■ **Exercise requirements**
Keep the pictures out. Restate the entries below word for word.

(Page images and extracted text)
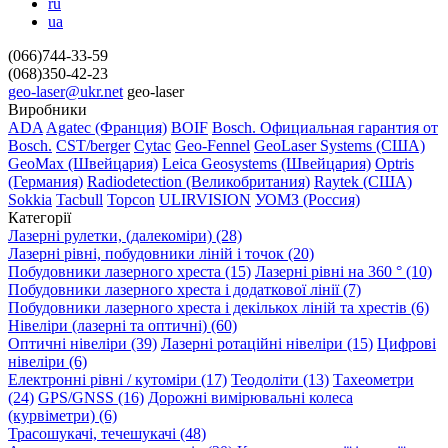
ru
ua
(066)744-33-59
(068)350-42-23
geo-laser@ukr.net
geo-laser
Виробники
ADA
Agatec (Франция)
BOIF
Bosch. Официальная гарантия от
Вosch.
CST/berger
Cytac
Geo-Fennel
GeoLaser Systems (CША)
GeoMax (Швейцария)
Leica Geosystems (Швейцария)
Optris
(Германия)
Radiodetection (Великобритания)
Raytek (США)
Sokkia
Tacbull
Topcon
ULIRVISION
УОМЗ (Россия)
Категорії
Лазерні рулетки, (далекоміри) (28)
Лазерні рівні, побудовники ліній і точок (20)
Побудовники лазерного хреста (15)
Лазерні рівні на 360 ° (10)
Побудовники лазерного хреста і додаткової лінії (7)
Побудовники лазерного хреста і декількох ліній та хрестів (6)
Нівеліри (лазерні та оптичні) (60)
Оптичні нівеліри (39)
Лазерні ротаційні нівеліри (15)
Цифрові
нівеліри (6)
Електронні рівні / кутоміри (17)
Теодоліти (13)
Тахеометри
(24)
GPS/GNSS (16)
Дорожні вимірювальні колеса
(курвіметри) (6)
Трасошукачі, течешукачі (48)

■ **Your response**
ru
ua
(066)744-33-59
(068)350-42-23
geo-laser@ukr.net
geo-laser
Виробники
ADA
Agatec (Франция)
BOIF
Bosch. Официальная гарантия от
Вosch.
CST/berger
Cytac
Geo-Fennel
GeoLaser Systems (CША)
GeoMax (Швейцария)
Leica Geosystems (Швейцария)
Optris
(Германия)
Radiodetection (Великобритания)
Raytek (США)
Sokkia
Tacbull
Topcon
ULIRVISION
УОМЗ (Россия)
Категорії
Лазерні рулетки, (далекоміри) (28)
Лазерні рівні, побудовники ліній і точок (20)
Побудовники лазерного хреста (15)
Лазерні рівні на 360 ° (10)
Побудовники лазерного хреста і додаткової лінії (7)
Побудовники лазерного хреста і декількох ліній та хрестів (6)
Нівеліри (лазерні та оптичні) (60)
Оптичні нівеліри (39)
Лазерні ротаційні нівеліри (15)
Цифрові
нівеліри (6)
Електронні рівні / кутоміри (17)
Теодоліти (13)
Тахеометри
(24)
GPS/GNSS (16)
Дорожні вимірювальні колеса
(курвіметри) (6)
Трасошукачі, течешукачі (48)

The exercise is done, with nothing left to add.